Here’s something I was up to during the week. It’s a fairly mundane task, but despite that one which is very important, both to the client I was doing it for, and for most people generally who run this type of configuration.
The databases I was working with were part of a true 24×7 configuration where any downtime whatsoever has the potential to lose data (email marketing where every remote click event is tracked, meaning that you can’t even take planned downtime as you can’t control email receipts opening and clicking emails).
The systems in question run a fairly standard database mirroring configuration, 2 physical servers (principal and mirror partners), mirroring multiple databases in high safety mode with auto failover determined by the quorum of a third witness server. The task in question was to run windows update on the 2 partner servers and then apply SP3 for SQL 2008 to bring it up to build 5500.
The guys who had been running these servers previously told me that normally they just patched the mirror partner before failing over and then patching the new mirror (which was previously the principal). This is the standard methodology of a rolling upgrade within a mirroring configuration, but it missed one important step. I’m incredibly risk averse in all situations, and in this scenario it’s essential to remove the mirror witness before starting this process as if you don’t you have the small potential risk that half way through the upgrade and patching process you might suddenly find your mirror partnership failing over.
In all fairness this is a quite unlikely scenario, as it would require a failure at the principal at the exact point in time that patch process was running. It was also require a theoretical problem with all the servers managing their quorum, as they ought to still deal with such a failure properly, but after many years in the business and particularly after many years within Microsoft support, I’ve had the unfortunate experience of experiencing a wide range of very obscure failures across the SQL Server product set, and a mirroring split brain is one of them.

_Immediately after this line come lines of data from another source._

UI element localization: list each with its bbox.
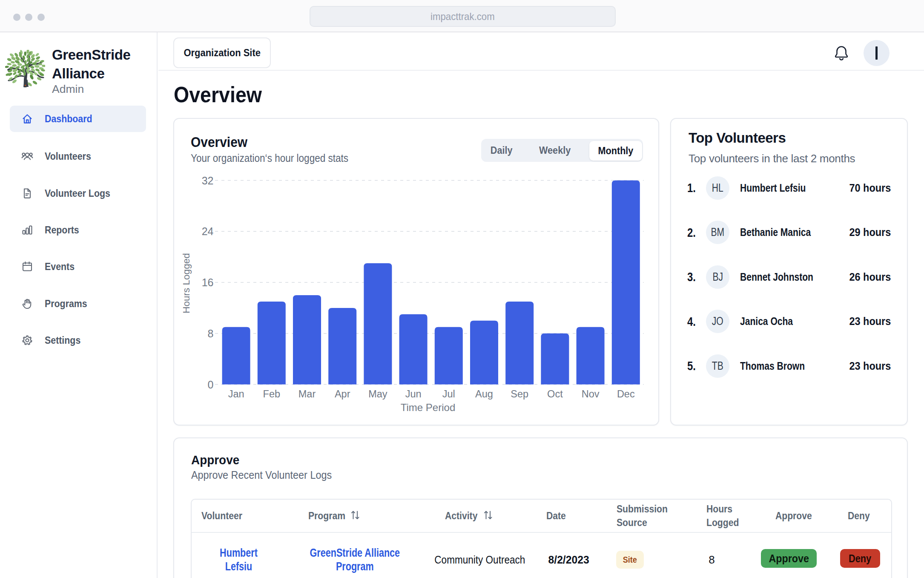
svg-text:Jun: Jun xyxy=(405,388,422,400)
svg-text:Sep: Sep xyxy=(511,388,528,400)
svg-text:0: 0 xyxy=(208,379,214,391)
svg-text:Dec: Dec xyxy=(617,388,635,400)
svg-text:May: May xyxy=(368,388,387,400)
svg-text:Jan: Jan xyxy=(228,388,244,400)
svg-text:Nov: Nov xyxy=(582,388,600,400)
svg-text:Jul: Jul xyxy=(442,388,455,400)
svg-text:16: 16 xyxy=(202,276,214,288)
svg-text:Time Period: Time Period xyxy=(401,402,455,413)
svg-text:24: 24 xyxy=(202,225,214,237)
svg-text:Mar: Mar xyxy=(298,388,316,400)
svg-text:Feb: Feb xyxy=(263,388,281,400)
svg-text:8: 8 xyxy=(208,328,214,339)
svg-text:Aug: Aug xyxy=(475,388,493,400)
svg-text:32: 32 xyxy=(202,175,214,187)
svg-text:Apr: Apr xyxy=(335,388,350,400)
svg-text:Oct: Oct xyxy=(547,388,563,400)
svg-text:Hours Logged: Hours Logged xyxy=(181,253,192,313)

A split brain can very simply be described as a scenario where both partners believe that they are either the principal or the mirror, therefore invalidating the partnership. If you ever get in this scenario it’s extremely horrible and sometimes (again speaking from experience) you are obliged to do some rather dirty troubleshooting to recover the situation.
Sometimes my experiences at Microsoft support can scare people and skew their view of the product, as all we ever used to deal with in the escalation team was obscure problems or bugs that didn’t normally occur and couldn’t easily be solved. This means that whenever someone asks me about a certain procedure I’ve normally seen it break in a really horrible way! 99.9% of the time in production scenarios this doesn’t happen of course, but the moral of this story is that it makes me very risk averse.
So back to the point in hand, if you want to be risk averse when patching mirror partnerships, the thing to do first is to remove the witness and thereby drop back to high safety WITHOUT auto failover, meaning that if something stupid happens whilst patching, the mirroring won’t try to failover and mess things up further.
To achieve this process in a controlled fashion, here are my step by step instructions (remember if you mirror multiple database you need to run the scripts for each DB)
1. Disable witness
ALTER DATABASE [your database] SET WITNESS OFF go
2. Patch current mirror
3. Reboot current mirror if necessary
4. Failover from principal to newly patching mirror
--RUN on THE COMMANDS ON THE CURRENT PRINCIPAL TO MOVE TO OTHER SERVER ALTER DATABASE [your database] SET PARTNER FAILOVER
5. there will be a short outage whilst the new principal comes online
6. patch the current mirror (original principal)
7. reboot current mirror
8. fail back to original principal server (if required – this is optional)
9. add back the witness
ALTER DATABASE [your databse] SET WITNESS = 'TCP://[your FQDN]:[your port]' go
10. you’re good to go
Good luck with your patching!